OPINION: Shipwreck Renews Call for Europe to Alter Response to Refugees

A shipwreck claimed the lives of at least 34 migrants in the western Mediterranean Sea on October 2. According to Al Jazeera, the International Organization for Migration’s Joe Millman stated that “the boat was adrift since [September 30] with 60 people on board.” Millman reported that 26 people survived the shipwreck. According to Reuters, all of the migrants were from sub-Saharan Africa. Helena Maleno, an activist with the Spanish NGO Walking Borders, commented that the deaths were caused by the inaction of the authorities. Maleno stated that the migrants “were asking for help because their inflatable boat was damaged;” she argued that the Moroccan and Spanish response to trafficking networks and migrant issues is inadequate, Reuters reports.

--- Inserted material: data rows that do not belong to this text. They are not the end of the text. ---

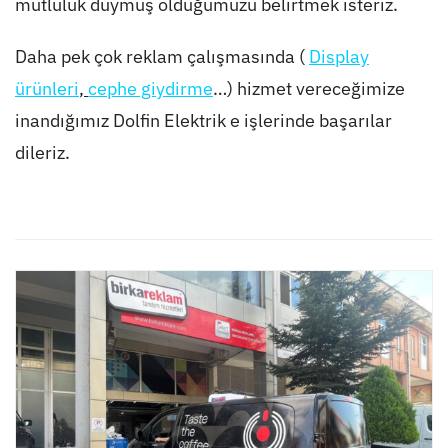
mutluluk duymuş olduğumuzu belirtmek isteriz.
Daha pek çok reklam çalışmasında (
Display
ürünleri
,
cephe giydirme
…) hizmet vereceğimize
inandığımız Dolfin Elektrik e işlerinde başarılar
dileriz.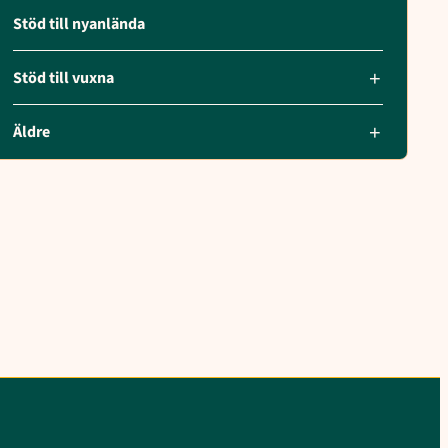
Stöd till nyanlända
Stöd till vuxna
Äldre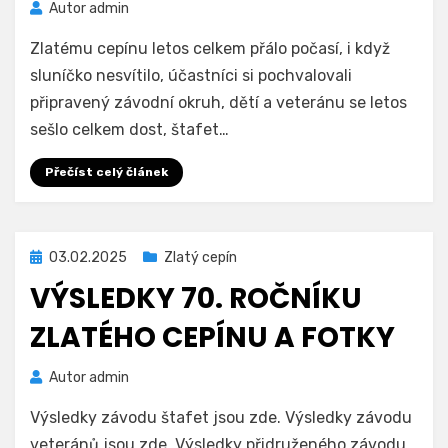
Autor
admin
Zlatému cepínu letos celkem přálo počasí, i když
sluníčko nesvítilo, účastníci si pochvalovali
připravený závodní okruh, dětí a veteránu se letos
sešlo celkem dost, štafet…
Přečíst celý článek
Zveřejněno
03.02.2025
Zlatý cepín
dne
VÝSLEDKY 70. ROČNÍKU
ZLATÉHO CEPÍNU A FOTKY
Autor
admin
Výsledky závodu štafet jsou zde. Výsledky závodu
veteránů jsou zde. Výsledky přidruženého závodu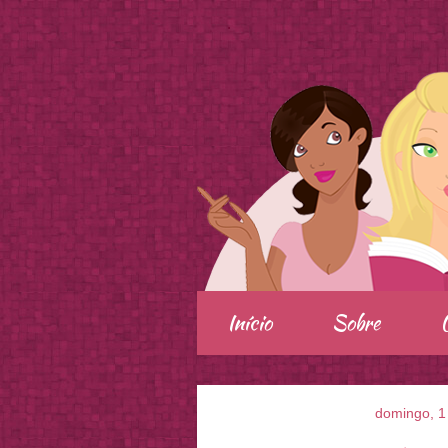
.
Início
Sobre
domingo, 1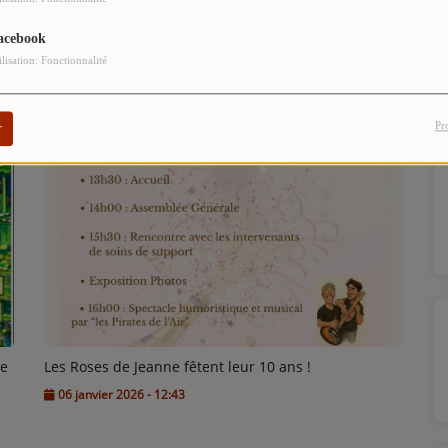
les interviews et les coulisses du spectacle !
acebook
ilisation: Fonctionnalité
Pr
r
ée
Les Roses de Jeanne fêtent leur 10 ans !
06 janvier 2026 - 12:43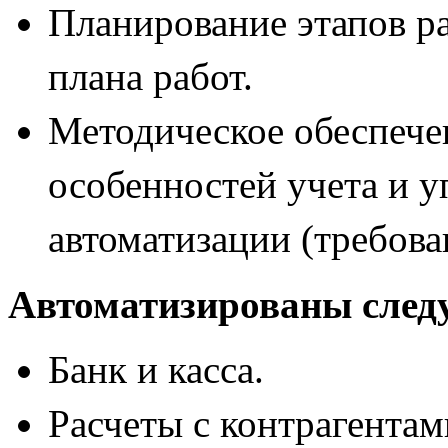
Планирование этапов ра
плана работ.
Методическое обеспече
особенностей учета и у
автоматизации (требова
Автоматизированы сле
Банк и касса.
Расчеты с контрагентам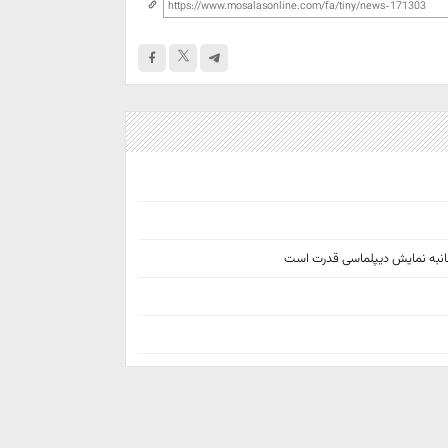
جانبه نمایش دیپلماسی قدرت است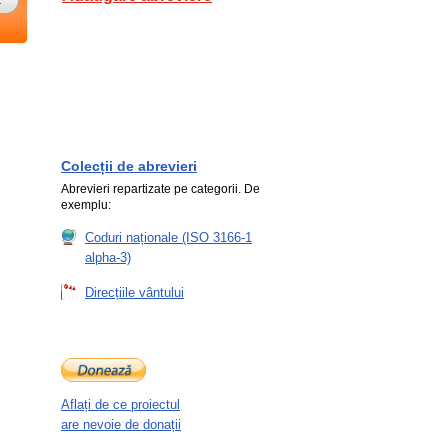
Colecții de abrevieri
Abrevieri repartizate pe categorii. De
exemplu:
Coduri naționale (ISO 3166-1
alpha-3)
Direcțiile vântului
Aflați de ce proiectul
are nevoie de donații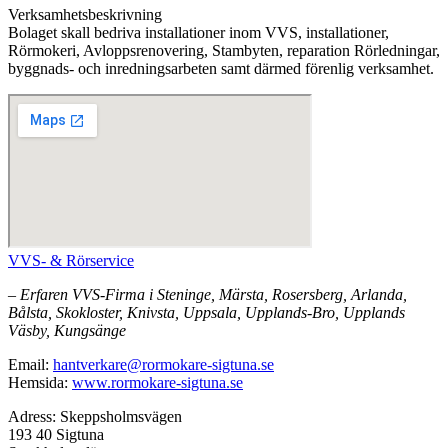
Verksamhetsbeskrivning
Bolaget skall bedriva installationer inom VVS, installationer,
Rörmokeri, Avloppsrenovering, Stambyten, reparation Rörledningar,
byggnads- och inredningsarbeten samt därmed förenlig verksamhet.
VVS- & Rörservice
– Erfaren VVS-Firma i Steninge, Märsta, Rosersberg, Arlanda,
Bålsta, Skokloster, Knivsta, Uppsala, Upplands-Bro, Upplands
Väsby, Kungsänge
Email:
hantverkare@rormokare-sigtuna.se
Hemsida:
www.rormokare-sigtuna.se
Adress: Skeppsholmsvägen
193 40 Sigtuna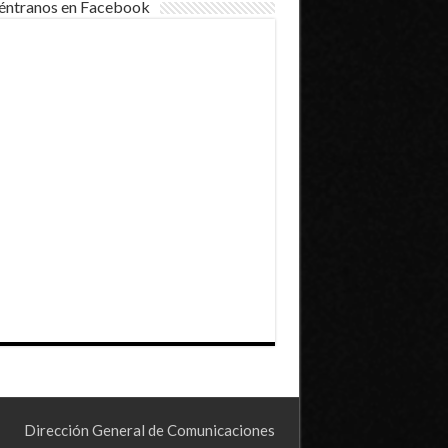
éntranos en Facebook
Dirección General de Comunicaciones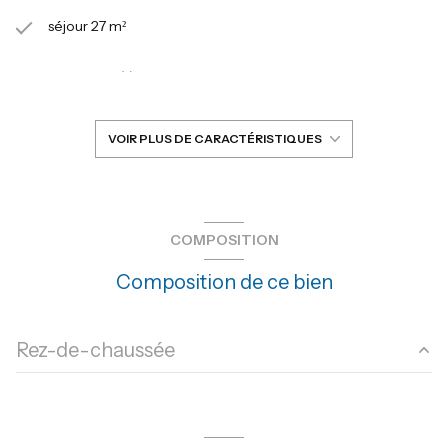
séjour 27 m²
2 chambre(s)
1 salle(s) d'eau
VOIR PLUS DE CARACTÉRISTIQUES
construit en 1900
Chauffage individuel : radiateur (electrique)
COMPOSITION
Composition de ce bien
exposition Sud-Est
1 niveau(x)
Rez-de-chaussée
2ème étage
salon/sejour
27.80 m²
4 étage(s)
chambre
11.78 m²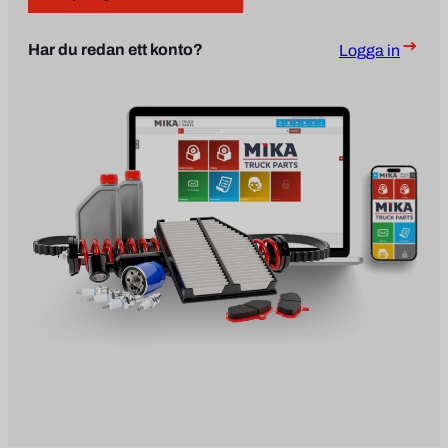
Har du redan ett konto?
Logga in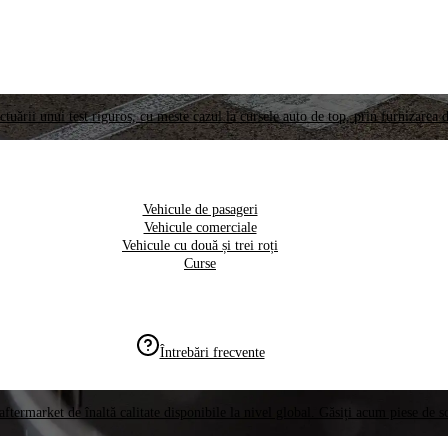
ctuării unui test riguros, cu meste cazul la cursele auto de top, prin furnizarea d
Vehicule de pasageri
Vehicule comerciale
Vehicule cu două și trei roți
Curse
Întrebări frecvente
aftermarket de înaltă calitate disponibile la nivel global. Găsiți acum piese de 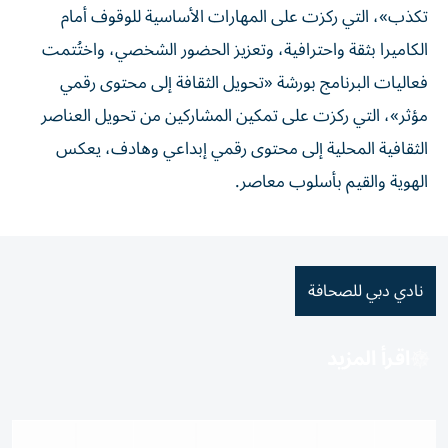
تكذب»، التي ركزت على المهارات الأساسية للوقوف أمام
الكاميرا بثقة واحترافية، وتعزيز الحضور الشخصي، واختُتمت
فعاليات البرنامج بورشة «تحويل الثقافة إلى محتوى رقمي
مؤثر»، التي ركزت على تمكين المشاركين من تحويل العناصر
الثقافية المحلية إلى محتوى رقمي إبداعي وهادف، يعكس
الهوية والقيم بأسلوب معاصر.
نادي دبي للصحافة
اقرأ المزيد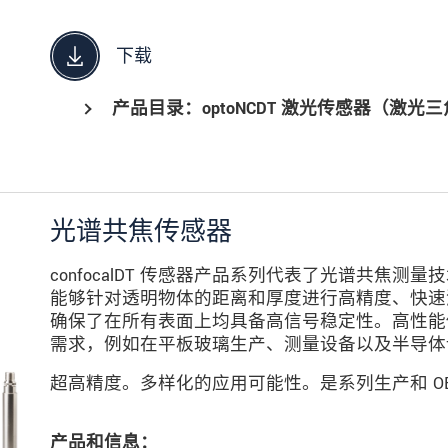
下载
产品目录：optoNCDT 激光传感器（激光
光谱共焦传感器
confocalDT 传感器产品系列代表了光谱共焦
能够针对透明物体的距离和厚度进行高精度、快速
确保了在所有表面上均具备高信号稳定性。高性能
需求，例如在平板玻璃生产、测量设备以及半导体
超高精度。多样化的应用可能性。是系列生产和 O
产品和信息：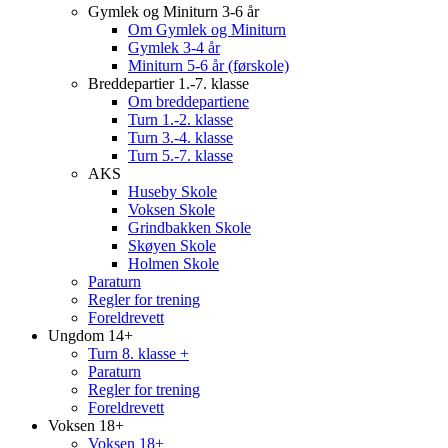
Gymlek og Miniturn 3-6 år
Om Gymlek og Miniturn
Gymlek 3-4 år
Miniturn 5-6 år (førskole)
Breddepartier 1.-7. klasse
Om breddepartiene
Turn 1.-2. klasse
Turn 3.-4. klasse
Turn 5.-7. klasse
AKS
Huseby Skole
Voksen Skole
Grindbakken Skole
Skøyen Skole
Holmen Skole
Paraturn
Regler for trening
Foreldrevett
Ungdom 14+
Turn 8. klasse +
Paraturn
Regler for trening
Foreldrevett
Voksen 18+
Voksen 18+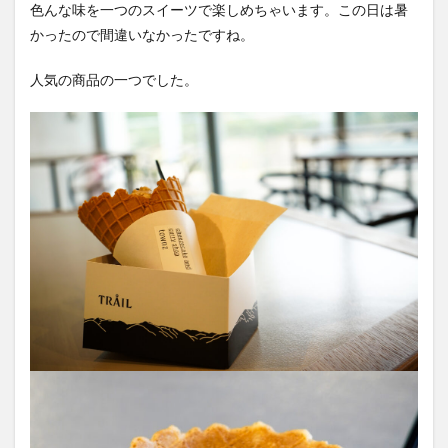
色んな味を一つのスイーツで楽しめちゃいます。この日は暑
かったので間違いなかったですね。
人気の商品の一つでした。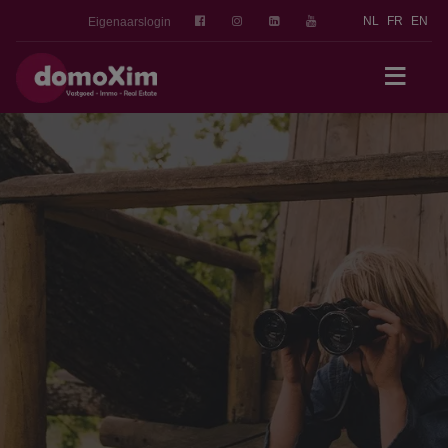
NL
FR
EN
Eigenaarslogin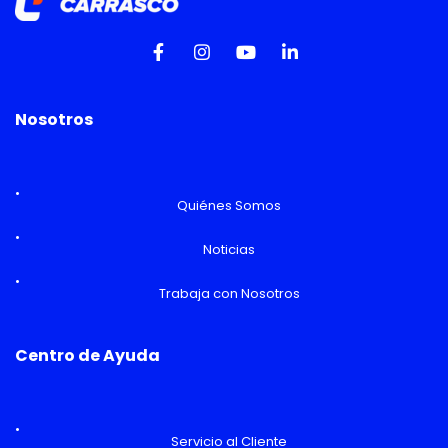
Nosotros
Quiénes Somos
Noticias
Trabaja con Nosotros
Centro de Ayuda
Servicio al Cliente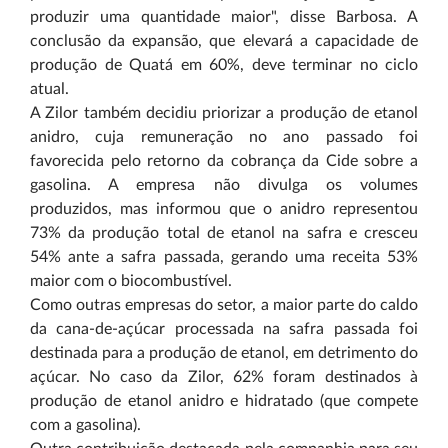
produzir uma quantidade maior", disse Barbosa. A
conclusão da expansão, que elevará a capacidade de
produção de Quatá em 60%, deve terminar no ciclo
atual.
A Zilor também decidiu priorizar a produção de etanol
anidro, cuja remuneração no ano passado foi
favorecida pelo retorno da cobrança da Cide sobre a
gasolina. A empresa não divulga os volumes
produzidos, mas informou que o anidro representou
73% da produção total de etanol na safra e cresceu
54% ante a safra passada, gerando uma receita 53%
maior com o biocombustível.
Como outras empresas do setor, a maior parte do caldo
da cana-de-açúcar processada na safra passada foi
destinada para a produção de etanol, em detrimento do
açúcar. No caso da Zilor, 62% foram destinados à
produção de etanol anidro e hidratado (que compete
com a gasolina).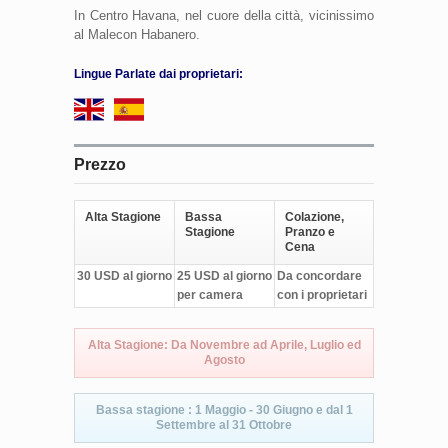
In Centro Havana, nel cuore della città, vicinissimo
al Malecon Habanero.
Lingue Parlate dai proprietari:
Prezzo
Alta Stagione
Bassa
Colazione,
Stagione
Pranzo e
Cena
30 USD al giorno
25 USD al giorno
Da concordare
per camera
con i proprietari
Alta Stagione: Da Novembre ad Aprile, Luglio ed
Agosto
Bassa stagione : 1 Maggio - 30 Giugno e dal 1
Settembre al 31 Ottobre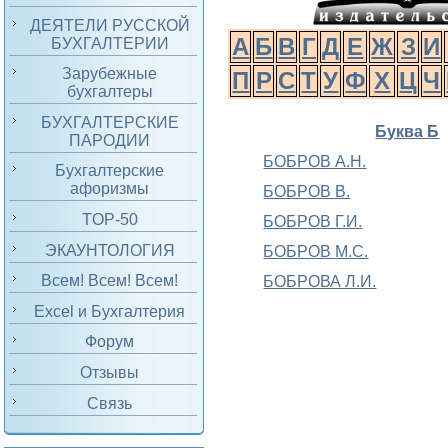
ДЕЯТЕЛИ РУССКОЙ
А
Б
В
Г
Д
Е
Ж
З
И
БУХГАЛТЕРИИ
Зарубежные
П
Р
С
Т
У
Ф
Х
Ц
Ч
бухгалтеры
БУХГАЛТЕРСКИЕ
Буква Б
ПАРОДИИ
БОБРОВ А.Н.
Бухгалтерские
афоризмы
БОБРОВ В.
TOP-50
БОБРОВ Г.И.
ЭКАУНТОЛОГИЯ
БОБРОВ М.С.
Всем! Всем! Всем!
БОБРОВА Л.И.
Excel и Бухгалтерия
Форум
Отзывы
Связь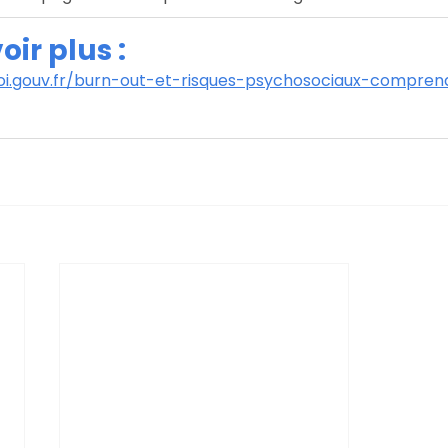
oir plus :
loi.gouv.fr/burn-out-et-risques-psychosociaux-compre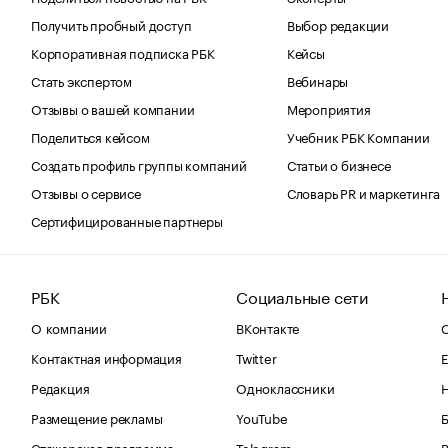
Получить пробный доступ
Выбор редакции
Корпоративная подписка РБК
Кейсы
Стать экспертом
Вебинары
Отзывы о вашей компании
Мероприятия
Поделиться кейсом
Учебник РБК Компании
Создать профиль группы компаний
Статьи о бизнесе
Отзывы о сервисе
Словарь PR и маркетинга
Сертифицированные партнеры
РБК
Социальные сети
О компании
ВКонтакте
С
Контактная информация
Twitter
Е
Редакция
Одноклассники
Размещение рекламы
YouTube
Стажерская программа
Telegram
В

By September 10, almost 35,000 people had migrated through Morocco to Spain, which has become the most popular pathway to Europe. This pathway to Europe has grown more traveled, and the European Union has responded by “outsourcing” its border security to Morocco, according to African Arguments. According to Khadija Ainani, vice president of the Moroccan Association for Human Rights, “the EU is trying, by all means, to outsource migration management to the countries of the South and, for that, it turns a blind eye to all violations of the rights of sub-Saharan migrants in Morocco.”

The Washington Post reports that, even before the shipwreck, 240 people died at sea crossing to Spain, marking a 400 percent increase in deaths from 2017. The International Organization for Migration’s Anna Fonseca argues that this increase is due to the fact that asylum-seekers “are seeing that Libya is dangerous.” Migratory outflows from sub-Saharan Africa will continuously increase; governments must alter their refugee response strategies in light of this fact.

Bethania Michael

Bethania Michael is a member of the School of Foreign Service Class of 2019.